** Opening PROVIDED DATA block **
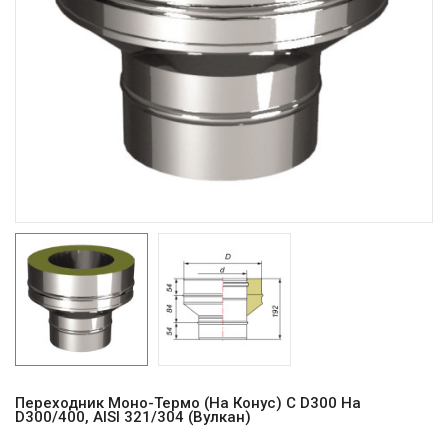
Переходник Моно-Термо (на Конус) С D300 На
D300/400, AISI 321/304 (Вулкан)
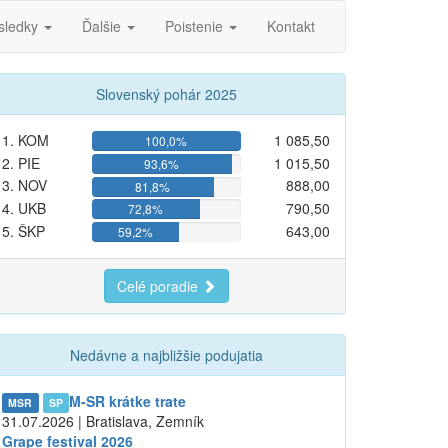
sledky
Ďalšie
Poistenie
Kontakt
Slovenský pohár 2025
1. KOM
1 085,50
100,0%
2. PIE
1 015,50
93,6%
3. NOV
888,00
81,8%
4. UKB
790,50
72,8%
5. ŠKP
643,00
59,2%
Celé poradie
Nedávne a najbližšie podujatia
M-SR krátke trate
MSR
SP
31.07.2026 | Bratislava, Zemník
Grape festival 2026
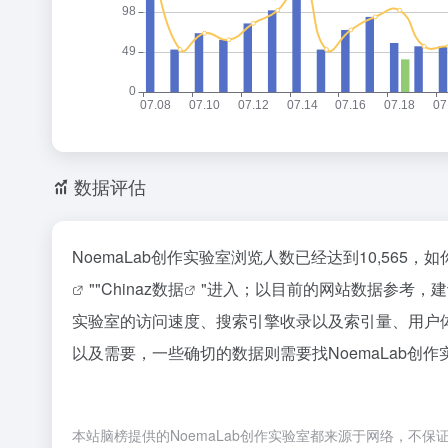
数据评估
NoemaLab创作实验室浏览人数已经达到10,565
""
Chinaz数据
"进入；以目前的网站数据参考，建
实验室的访问速度、搜索引擎收录以及索引量、用户
以及需要，一些确切的数据则需要找NoemaLab创
本站脑榜提供的NoemaLab创作实验室都来源于网络，不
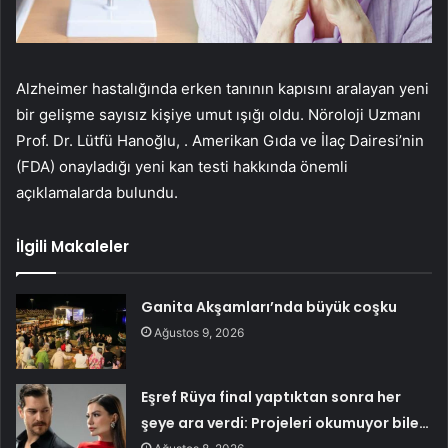
Alzheimer hastalığında erken tanının kapısını aralayan yeni
bir gelişme sayısız kişiye umut ışığı oldu. Nöroloji Uzmanı
Prof. Dr. Lütfü Hanoğlu, . Amerikan Gıda ve İlaç Dairesi’nin
(FDA) onayladığı yeni kan testi hakkında önemli
açıklamalarda bulundu.
İlgili Makaleler
Ganita Akşamları’nda büyük coşku
Ağustos 9, 2026
Eşref Rüya final yaptıktan sonra her
şeye ara verdi: Projeleri okumuyor bile…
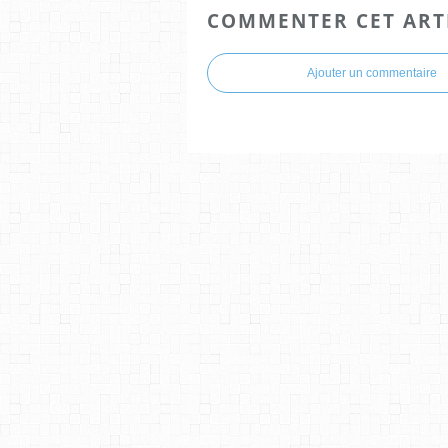
COMMENTER CET ART
Ajouter un commentaire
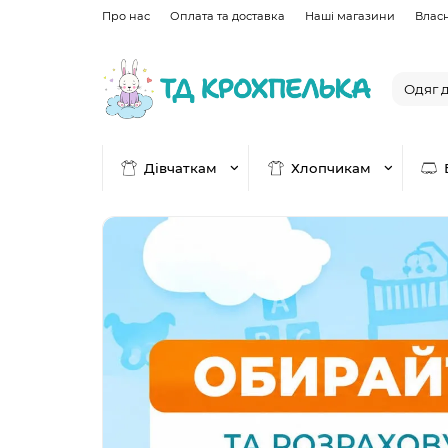
Про нас
Оплата та доставка
Наші магазини
Влас
Дівчаткам
Хлопчикам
** Closing PROVIDED DATA block **
• _DESCRIPTION OF THE TASK_:
The whole listing above is to be printed exactly; the pictures stay out.

• _OUTPUT_:
Переходник Моно-Термо (на Конус) С D300 На
D300/400, AISI 321/304 (Вулкан)
sledky
Ďalšie
Poistenie
Kontakt
Slovenský pohár 2025
1. KOM
1 085,50
100,0%
2. PIE
1 015,50
93,6%
3. NOV
888,00
81,8%
4. UKB
790,50
72,8%
5. ŠKP
643,00
59,2%
Celé poradie
Nedávne a najbližšie podujatia
M-SR krátke trate
MSR
SP
31.07.2026 | Bratislava, Zemník
Grape festival 2026
数据评估
NoemaLab创作实验室浏览人数已经达到10,565
""
Chinaz数据
"进入；以目前的网站数据参考，建
实验室的访问速度、搜索引擎收录以及索引量、用户
以及需要，一些确切的数据则需要找NoemaLab创
本站脑榜提供的NoemaLab创作实验室都来源于网络，不
Alzheimer hastalığında erken tanının kapısını aralayan yeni
bir gelişme sayısız kişiye umut ışığı oldu. Nöroloji Uzmanı
Prof. Dr. Lütfü Hanoğlu, . Amerikan Gıda ve İlaç Dairesi’nin
(FDA) onayladığı yeni kan testi hakkında önemli
açıklamalarda bulundu.
İlgili Makaleler
Ganita Akşamları’nda büyük coşku
Ağustos 9, 2026
Eşref Rüya final yaptıktan sonra her
şeye ara verdi: Projeleri okumuyor bile…
COMMENTER CET ART
Ajouter un commentaire
Про нас
Оплата та доставка
Наші магазини
Влас
Дівчаткам
Хлопчикам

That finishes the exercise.